Giving a student enough attention of the right kind is helpful to staying in calm phase.
Trigger
This is the inciting event to problem behavior.
It can be an interpersonal conflict, not understanding something, or even being hungry or tired. (Yes, your student can arrive at school not in the calm phase.)
You can use "precorrection" to manage triggers. Clarify expectations to help them meet expectations.
Agitation
This phase can go on for a while.
Is often characterized by fidgeting, moving around, stopping and starting tasks.
Intervention needs to happen as soon as agitation becomes evident otherwise it might be too late and acceleration is inevitable.
Acceleration
The student becomes more focused on getting teacher attention: questioning, arguing, breaking a pencil...
This is often when teachers first notice something is wrong, despite the previous clues.
Do not engage them.
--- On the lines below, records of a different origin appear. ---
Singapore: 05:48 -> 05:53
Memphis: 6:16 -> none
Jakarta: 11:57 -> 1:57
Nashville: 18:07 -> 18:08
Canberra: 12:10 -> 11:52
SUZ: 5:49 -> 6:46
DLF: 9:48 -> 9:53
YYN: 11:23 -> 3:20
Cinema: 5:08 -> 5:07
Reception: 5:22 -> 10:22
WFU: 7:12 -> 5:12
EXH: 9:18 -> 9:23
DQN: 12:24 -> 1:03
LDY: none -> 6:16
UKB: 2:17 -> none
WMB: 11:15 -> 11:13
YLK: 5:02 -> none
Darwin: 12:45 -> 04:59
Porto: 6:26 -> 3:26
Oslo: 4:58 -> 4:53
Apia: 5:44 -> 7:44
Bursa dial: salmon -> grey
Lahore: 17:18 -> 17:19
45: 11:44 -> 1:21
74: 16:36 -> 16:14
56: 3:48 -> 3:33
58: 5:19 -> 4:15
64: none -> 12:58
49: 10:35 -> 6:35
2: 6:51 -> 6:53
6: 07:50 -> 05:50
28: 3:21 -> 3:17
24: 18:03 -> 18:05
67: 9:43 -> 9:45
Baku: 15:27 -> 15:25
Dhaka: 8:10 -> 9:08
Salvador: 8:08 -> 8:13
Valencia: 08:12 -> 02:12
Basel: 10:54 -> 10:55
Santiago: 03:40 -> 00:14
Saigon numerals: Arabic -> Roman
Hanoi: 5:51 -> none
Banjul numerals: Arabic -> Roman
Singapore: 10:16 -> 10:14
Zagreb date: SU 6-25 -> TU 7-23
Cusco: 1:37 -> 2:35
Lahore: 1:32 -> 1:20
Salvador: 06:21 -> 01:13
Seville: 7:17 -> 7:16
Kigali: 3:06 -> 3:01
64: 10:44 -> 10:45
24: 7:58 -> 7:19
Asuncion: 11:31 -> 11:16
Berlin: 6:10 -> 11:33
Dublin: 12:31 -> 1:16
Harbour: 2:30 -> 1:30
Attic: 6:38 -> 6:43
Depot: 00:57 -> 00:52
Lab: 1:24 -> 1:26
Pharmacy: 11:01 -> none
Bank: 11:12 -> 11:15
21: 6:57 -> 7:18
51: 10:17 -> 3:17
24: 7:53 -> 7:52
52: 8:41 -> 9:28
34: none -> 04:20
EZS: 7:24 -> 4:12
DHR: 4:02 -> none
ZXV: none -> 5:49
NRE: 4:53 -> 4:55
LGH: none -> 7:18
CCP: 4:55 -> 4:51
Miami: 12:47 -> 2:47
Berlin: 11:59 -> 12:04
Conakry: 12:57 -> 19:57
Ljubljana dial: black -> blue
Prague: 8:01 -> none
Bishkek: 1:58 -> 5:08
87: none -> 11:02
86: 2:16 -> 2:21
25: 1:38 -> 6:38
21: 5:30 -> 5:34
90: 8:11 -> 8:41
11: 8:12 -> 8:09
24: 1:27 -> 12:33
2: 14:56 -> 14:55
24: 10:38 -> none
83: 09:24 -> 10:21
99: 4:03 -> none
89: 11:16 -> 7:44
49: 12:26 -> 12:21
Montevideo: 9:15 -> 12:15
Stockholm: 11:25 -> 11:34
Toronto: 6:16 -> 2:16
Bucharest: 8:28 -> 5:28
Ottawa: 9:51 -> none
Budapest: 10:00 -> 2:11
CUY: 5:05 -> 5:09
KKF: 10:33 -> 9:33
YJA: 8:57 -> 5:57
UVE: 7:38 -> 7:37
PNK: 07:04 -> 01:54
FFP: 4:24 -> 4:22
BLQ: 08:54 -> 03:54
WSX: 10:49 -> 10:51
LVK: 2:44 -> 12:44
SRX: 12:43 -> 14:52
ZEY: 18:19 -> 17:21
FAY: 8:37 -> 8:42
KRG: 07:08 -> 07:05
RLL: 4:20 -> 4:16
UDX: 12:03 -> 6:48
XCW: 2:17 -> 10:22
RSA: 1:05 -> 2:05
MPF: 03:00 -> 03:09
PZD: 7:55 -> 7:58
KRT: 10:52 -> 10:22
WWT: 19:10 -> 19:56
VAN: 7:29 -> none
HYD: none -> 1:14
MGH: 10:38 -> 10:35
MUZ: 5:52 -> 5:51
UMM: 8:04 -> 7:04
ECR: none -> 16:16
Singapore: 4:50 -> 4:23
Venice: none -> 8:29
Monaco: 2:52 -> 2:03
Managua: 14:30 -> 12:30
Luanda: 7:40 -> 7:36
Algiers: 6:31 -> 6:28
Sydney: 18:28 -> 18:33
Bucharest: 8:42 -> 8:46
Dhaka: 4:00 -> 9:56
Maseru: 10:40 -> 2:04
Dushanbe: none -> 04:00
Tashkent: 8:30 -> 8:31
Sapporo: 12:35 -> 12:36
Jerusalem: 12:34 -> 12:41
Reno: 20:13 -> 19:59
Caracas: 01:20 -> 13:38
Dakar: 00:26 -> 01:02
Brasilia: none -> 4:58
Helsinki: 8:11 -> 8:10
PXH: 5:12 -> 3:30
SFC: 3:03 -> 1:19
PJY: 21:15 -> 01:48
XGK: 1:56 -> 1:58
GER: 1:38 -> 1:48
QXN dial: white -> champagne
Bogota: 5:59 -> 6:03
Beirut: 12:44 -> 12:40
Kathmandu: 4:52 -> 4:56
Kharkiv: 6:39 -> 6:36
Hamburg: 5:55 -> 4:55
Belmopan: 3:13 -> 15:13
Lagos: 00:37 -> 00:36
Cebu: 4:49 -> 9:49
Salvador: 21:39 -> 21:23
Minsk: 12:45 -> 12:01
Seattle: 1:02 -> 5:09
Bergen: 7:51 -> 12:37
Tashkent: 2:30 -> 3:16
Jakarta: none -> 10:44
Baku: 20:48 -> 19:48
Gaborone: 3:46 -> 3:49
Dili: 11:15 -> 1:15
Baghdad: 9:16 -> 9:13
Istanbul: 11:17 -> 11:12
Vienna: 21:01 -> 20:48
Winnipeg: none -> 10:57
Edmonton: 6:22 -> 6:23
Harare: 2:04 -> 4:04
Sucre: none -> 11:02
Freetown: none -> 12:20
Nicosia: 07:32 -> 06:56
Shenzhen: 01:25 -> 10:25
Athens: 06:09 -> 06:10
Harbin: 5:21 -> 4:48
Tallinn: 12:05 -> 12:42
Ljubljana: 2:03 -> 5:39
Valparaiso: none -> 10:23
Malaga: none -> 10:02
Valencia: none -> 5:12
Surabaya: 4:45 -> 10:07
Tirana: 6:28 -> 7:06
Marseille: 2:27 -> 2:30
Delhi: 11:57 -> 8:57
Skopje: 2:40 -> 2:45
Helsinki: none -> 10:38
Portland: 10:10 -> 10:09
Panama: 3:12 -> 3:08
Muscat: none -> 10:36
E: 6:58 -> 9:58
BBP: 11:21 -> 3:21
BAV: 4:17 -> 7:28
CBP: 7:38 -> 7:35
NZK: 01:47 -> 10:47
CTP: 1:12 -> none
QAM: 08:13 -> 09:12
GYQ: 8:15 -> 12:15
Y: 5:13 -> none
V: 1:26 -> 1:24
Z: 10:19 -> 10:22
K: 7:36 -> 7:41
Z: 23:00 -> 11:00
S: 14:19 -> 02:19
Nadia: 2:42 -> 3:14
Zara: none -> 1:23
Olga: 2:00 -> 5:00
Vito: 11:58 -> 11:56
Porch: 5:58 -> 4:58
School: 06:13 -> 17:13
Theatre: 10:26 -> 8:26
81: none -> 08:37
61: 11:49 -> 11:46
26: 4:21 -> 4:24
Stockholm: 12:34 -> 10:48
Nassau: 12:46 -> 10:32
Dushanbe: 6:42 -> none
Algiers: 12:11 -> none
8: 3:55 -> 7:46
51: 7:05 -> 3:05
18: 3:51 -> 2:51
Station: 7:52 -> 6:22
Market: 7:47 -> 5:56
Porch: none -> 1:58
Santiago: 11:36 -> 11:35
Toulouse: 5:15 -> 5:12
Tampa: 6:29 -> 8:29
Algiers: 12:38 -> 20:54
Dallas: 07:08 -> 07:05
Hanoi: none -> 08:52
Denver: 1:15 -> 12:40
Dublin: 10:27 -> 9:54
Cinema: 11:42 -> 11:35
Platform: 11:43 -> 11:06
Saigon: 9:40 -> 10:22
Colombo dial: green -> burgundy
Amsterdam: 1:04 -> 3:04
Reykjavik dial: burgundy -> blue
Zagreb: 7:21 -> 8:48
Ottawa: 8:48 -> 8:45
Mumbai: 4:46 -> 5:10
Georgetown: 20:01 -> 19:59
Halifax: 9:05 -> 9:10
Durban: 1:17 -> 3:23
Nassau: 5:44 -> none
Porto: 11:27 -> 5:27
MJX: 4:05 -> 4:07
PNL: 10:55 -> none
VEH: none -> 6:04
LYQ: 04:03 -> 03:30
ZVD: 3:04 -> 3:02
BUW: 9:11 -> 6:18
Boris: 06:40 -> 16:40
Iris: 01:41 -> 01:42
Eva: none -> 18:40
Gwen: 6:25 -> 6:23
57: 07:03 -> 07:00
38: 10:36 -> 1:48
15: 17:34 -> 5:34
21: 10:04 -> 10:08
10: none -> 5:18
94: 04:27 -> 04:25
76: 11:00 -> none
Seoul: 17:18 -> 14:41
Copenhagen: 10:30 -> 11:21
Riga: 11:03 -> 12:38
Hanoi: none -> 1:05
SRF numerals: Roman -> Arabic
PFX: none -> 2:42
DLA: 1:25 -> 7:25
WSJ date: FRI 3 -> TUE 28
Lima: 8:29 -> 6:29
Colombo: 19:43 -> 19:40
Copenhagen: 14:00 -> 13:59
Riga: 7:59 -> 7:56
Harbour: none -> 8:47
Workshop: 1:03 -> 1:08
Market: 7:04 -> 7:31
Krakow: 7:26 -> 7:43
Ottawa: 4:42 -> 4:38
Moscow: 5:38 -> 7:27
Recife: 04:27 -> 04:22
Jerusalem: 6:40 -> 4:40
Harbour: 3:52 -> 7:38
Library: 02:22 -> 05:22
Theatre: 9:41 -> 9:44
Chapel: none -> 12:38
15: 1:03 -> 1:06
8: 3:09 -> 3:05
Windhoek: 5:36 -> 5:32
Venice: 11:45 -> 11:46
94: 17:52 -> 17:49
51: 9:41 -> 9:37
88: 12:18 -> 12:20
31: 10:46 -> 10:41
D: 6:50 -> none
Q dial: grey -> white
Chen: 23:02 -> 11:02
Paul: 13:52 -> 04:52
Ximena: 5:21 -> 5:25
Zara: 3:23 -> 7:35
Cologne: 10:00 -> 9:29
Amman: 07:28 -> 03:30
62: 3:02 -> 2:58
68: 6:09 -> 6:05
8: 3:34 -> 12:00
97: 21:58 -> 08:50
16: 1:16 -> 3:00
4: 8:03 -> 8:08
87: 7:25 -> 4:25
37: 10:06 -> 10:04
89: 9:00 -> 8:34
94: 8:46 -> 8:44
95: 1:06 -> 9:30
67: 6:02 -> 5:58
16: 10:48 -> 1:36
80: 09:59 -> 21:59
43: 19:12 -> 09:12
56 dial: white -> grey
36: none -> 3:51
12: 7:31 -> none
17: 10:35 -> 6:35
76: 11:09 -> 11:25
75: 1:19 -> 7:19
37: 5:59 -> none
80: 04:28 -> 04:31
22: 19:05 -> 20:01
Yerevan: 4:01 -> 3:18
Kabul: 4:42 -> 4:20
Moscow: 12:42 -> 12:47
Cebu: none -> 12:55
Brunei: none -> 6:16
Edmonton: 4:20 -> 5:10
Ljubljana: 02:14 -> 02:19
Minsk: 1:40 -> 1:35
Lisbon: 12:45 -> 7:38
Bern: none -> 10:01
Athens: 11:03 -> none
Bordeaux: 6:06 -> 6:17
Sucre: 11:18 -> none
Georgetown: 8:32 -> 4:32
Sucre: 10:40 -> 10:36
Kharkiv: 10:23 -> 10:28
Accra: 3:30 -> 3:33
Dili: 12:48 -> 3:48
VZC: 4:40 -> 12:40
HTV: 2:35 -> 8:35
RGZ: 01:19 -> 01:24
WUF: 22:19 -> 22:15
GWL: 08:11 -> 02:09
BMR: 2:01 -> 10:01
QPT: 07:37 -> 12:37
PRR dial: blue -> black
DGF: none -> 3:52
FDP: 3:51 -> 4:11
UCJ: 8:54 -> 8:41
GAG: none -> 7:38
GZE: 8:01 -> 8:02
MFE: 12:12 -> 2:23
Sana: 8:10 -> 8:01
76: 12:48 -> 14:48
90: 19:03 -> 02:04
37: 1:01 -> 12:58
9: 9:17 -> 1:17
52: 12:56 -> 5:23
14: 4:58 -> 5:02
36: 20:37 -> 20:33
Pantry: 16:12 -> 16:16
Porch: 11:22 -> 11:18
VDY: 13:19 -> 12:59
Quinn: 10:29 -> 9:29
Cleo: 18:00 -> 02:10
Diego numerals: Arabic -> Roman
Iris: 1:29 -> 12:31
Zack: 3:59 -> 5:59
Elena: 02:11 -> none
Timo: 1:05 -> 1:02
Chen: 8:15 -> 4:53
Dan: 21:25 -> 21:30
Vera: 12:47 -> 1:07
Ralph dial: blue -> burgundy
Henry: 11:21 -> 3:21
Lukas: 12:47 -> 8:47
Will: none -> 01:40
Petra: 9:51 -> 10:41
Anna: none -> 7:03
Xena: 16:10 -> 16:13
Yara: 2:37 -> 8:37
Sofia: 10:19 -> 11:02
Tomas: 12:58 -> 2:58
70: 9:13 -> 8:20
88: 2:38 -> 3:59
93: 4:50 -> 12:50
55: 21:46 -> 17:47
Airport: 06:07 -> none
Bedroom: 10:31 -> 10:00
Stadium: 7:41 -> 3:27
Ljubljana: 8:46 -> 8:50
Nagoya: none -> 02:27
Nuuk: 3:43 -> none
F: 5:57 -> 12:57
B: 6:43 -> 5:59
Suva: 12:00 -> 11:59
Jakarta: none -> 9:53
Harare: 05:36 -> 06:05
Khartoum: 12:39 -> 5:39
Acknowledge their feelings. Offer a prompt and walk away. Positive enforcement for accomplishing anything.
Peak
Behavior is out of control and not stoppable at this point. This is the largest action in the cycle (violence, yelling, destruction).
Keep everyone safe - follow your school's plan for this. Every school has a plan, often a removal policy. Removal has a downside of teaching the student that acting like this gets them out of class.
De-escalation
This is the time after the peak where the student may withdraw or deny responsibility. They usually don't want to discuss what happened.
Help them get out of this with dignity. Give them an independent activity in a quiet space to withdraw with your permission.
Recovery
Students are subdued.
This is the time to debrief on the incident. Acknowledge uncomfortable feelings. Ask to figure out the trigger.
Also debrief the class. Reinforce expectations and tell the class to be kind to the student who acted out.
Own up to mistakes, particularly not recognizing something was wrong earlier.
The key is to intervene early in the acting out cycle. It is common to hear teachers say things like, "The student did this out of nowhere" but it was usually not out of nowhere. There were earlier signs in the acting out cycle.
This works with any student who might act out, but you see this behavior more often in students with emotional behavior disorders.